The Ontario Student Assistance ProgramThe Ontario Student Assistance Program

The Canadian Government does not want any students stop going to college or university because of the lack of financial support. In order to prevent that, the Government provides financial assistance to eligible students in paying for their post-secondary education through various programs and services throughout Canada. OSAP or Ontario Student Assistance Program is the main source of assistance in the province of Ontario. OSAP is a student loan program which is made up of both federal and provincial funding for the eligible post-secondary students living in Ontario.    

OSAP Loan Amount

The amount students receive will be based on their financial need. This amount is designed to cover expenses such as tuition, books, living costs, transportation costs, and so on. There are various factors that determine the loan amount such as parent’s income, marital status, student’s own or spouse’s income, course type (full-time, part-time) course length, and so on. There is a financial aid estimator or calculator available to give you an approximate idea of the amount based on your scenarios. To find out more, check Government of Ontario OSAP website.

OSAP Eligibility

There are many criteria that need to be fulfilled in order to be eligible for OSAP. Some of them are:
- You have to be a Canadian Citizen, permanent resident, or a protected person.
- You have resided in Ontario for the last 12 months
- You academic standing is satisfactory
Visit the OSAP site mentioned above for full eligibility criteria.

How to Apply For OSAP?

There are two ways to apply for OSAP: via paper application and online. Online application is quicker and therefore the preferred way. There is a cost of $10 to apply via paper application.  

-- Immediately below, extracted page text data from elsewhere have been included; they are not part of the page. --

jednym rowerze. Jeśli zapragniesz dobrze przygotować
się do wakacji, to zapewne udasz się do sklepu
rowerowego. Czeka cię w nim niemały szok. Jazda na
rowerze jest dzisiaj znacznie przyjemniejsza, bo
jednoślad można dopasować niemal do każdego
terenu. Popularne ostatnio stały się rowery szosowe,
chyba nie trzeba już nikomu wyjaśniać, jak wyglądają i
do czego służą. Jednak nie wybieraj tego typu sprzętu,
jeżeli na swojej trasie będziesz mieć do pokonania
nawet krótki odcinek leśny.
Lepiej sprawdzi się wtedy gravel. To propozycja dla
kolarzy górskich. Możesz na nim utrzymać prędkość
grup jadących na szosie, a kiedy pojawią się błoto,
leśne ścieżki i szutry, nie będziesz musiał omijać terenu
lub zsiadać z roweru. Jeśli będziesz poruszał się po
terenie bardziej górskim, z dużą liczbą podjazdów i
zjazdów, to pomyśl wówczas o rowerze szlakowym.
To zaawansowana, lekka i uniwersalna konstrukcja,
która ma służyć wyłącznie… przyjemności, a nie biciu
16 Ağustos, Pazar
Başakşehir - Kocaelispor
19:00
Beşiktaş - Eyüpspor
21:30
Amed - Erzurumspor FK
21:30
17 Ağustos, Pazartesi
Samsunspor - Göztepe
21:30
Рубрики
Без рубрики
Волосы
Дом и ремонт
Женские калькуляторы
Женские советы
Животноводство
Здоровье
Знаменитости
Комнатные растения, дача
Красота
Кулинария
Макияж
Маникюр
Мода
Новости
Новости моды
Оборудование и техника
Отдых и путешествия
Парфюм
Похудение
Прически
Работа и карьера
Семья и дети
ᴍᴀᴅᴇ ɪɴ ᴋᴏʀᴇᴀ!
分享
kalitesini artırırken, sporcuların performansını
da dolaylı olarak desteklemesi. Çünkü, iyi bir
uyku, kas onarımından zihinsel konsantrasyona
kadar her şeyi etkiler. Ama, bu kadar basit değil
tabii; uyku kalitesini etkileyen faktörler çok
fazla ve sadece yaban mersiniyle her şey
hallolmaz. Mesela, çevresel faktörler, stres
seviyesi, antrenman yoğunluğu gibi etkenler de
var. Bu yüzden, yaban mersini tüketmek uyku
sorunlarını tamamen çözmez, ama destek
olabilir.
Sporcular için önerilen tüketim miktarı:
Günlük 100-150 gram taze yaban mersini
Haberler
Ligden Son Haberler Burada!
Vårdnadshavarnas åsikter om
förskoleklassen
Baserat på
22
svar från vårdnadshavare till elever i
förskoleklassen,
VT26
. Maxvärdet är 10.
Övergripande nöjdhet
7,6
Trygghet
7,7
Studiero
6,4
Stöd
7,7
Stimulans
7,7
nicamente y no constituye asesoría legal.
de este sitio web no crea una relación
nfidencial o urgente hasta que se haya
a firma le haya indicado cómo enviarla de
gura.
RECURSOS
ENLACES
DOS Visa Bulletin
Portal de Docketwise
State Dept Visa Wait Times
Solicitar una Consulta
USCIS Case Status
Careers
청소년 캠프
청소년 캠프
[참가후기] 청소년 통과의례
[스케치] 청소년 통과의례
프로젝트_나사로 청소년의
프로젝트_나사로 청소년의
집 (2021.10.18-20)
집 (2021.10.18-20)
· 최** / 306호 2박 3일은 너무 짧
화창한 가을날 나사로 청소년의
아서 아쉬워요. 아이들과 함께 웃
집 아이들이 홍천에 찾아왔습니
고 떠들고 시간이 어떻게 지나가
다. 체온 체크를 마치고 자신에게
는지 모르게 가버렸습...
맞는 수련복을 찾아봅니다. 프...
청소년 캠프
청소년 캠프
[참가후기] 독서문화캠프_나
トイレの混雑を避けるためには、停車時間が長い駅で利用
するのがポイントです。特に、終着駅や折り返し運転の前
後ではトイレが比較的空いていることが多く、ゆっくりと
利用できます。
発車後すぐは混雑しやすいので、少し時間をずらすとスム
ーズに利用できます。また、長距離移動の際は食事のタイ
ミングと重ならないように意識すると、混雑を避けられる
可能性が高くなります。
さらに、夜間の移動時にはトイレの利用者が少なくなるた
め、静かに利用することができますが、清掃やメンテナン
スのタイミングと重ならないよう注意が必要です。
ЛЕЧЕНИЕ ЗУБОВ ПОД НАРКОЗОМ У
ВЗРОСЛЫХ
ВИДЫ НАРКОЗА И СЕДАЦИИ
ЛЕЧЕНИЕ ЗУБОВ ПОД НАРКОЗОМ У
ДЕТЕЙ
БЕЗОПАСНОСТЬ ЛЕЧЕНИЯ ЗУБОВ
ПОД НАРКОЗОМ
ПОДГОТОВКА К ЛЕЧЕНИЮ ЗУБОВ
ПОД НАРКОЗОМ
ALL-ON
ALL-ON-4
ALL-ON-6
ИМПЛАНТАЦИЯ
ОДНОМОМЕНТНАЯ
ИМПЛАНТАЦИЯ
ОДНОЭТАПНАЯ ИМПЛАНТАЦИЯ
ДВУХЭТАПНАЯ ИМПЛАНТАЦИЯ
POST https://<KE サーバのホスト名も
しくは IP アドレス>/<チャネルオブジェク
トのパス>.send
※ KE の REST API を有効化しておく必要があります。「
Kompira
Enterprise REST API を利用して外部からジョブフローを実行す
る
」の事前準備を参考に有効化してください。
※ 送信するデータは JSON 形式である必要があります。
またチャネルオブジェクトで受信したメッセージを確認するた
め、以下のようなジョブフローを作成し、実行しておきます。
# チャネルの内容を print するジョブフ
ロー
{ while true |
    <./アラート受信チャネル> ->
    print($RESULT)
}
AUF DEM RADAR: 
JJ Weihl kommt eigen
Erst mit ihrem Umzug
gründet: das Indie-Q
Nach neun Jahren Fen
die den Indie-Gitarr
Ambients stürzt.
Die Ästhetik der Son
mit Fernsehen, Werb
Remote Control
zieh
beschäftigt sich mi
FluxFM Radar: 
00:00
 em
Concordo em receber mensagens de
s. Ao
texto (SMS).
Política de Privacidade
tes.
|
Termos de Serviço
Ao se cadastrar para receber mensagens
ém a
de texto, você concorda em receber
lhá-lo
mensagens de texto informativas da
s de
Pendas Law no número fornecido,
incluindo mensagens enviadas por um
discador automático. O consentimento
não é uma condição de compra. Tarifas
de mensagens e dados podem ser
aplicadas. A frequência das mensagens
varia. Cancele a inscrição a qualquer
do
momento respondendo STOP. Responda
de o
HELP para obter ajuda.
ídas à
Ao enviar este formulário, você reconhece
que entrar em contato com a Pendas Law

OSAP Loan Repayment and Interest

Once students graduate, stop attending school, or reach lifetime maximum, repayment of OSAP will start. Loan repayment starts 6 months after the student ends full-time status. The loan is interest-free and interest is paid by the government as long as students remain full-time.

Last Word

OSAP is no different than any other loan and as such, you should treat it with responsibility and care. Not handling the OSAP properly can affect your credit rating. If you have difficulties paying OSAP, don’t wait for the last moment. Contact the National Student Loan Service Centre (NSLSC) at 1-888-815-4514 or visit their website at NSLSC.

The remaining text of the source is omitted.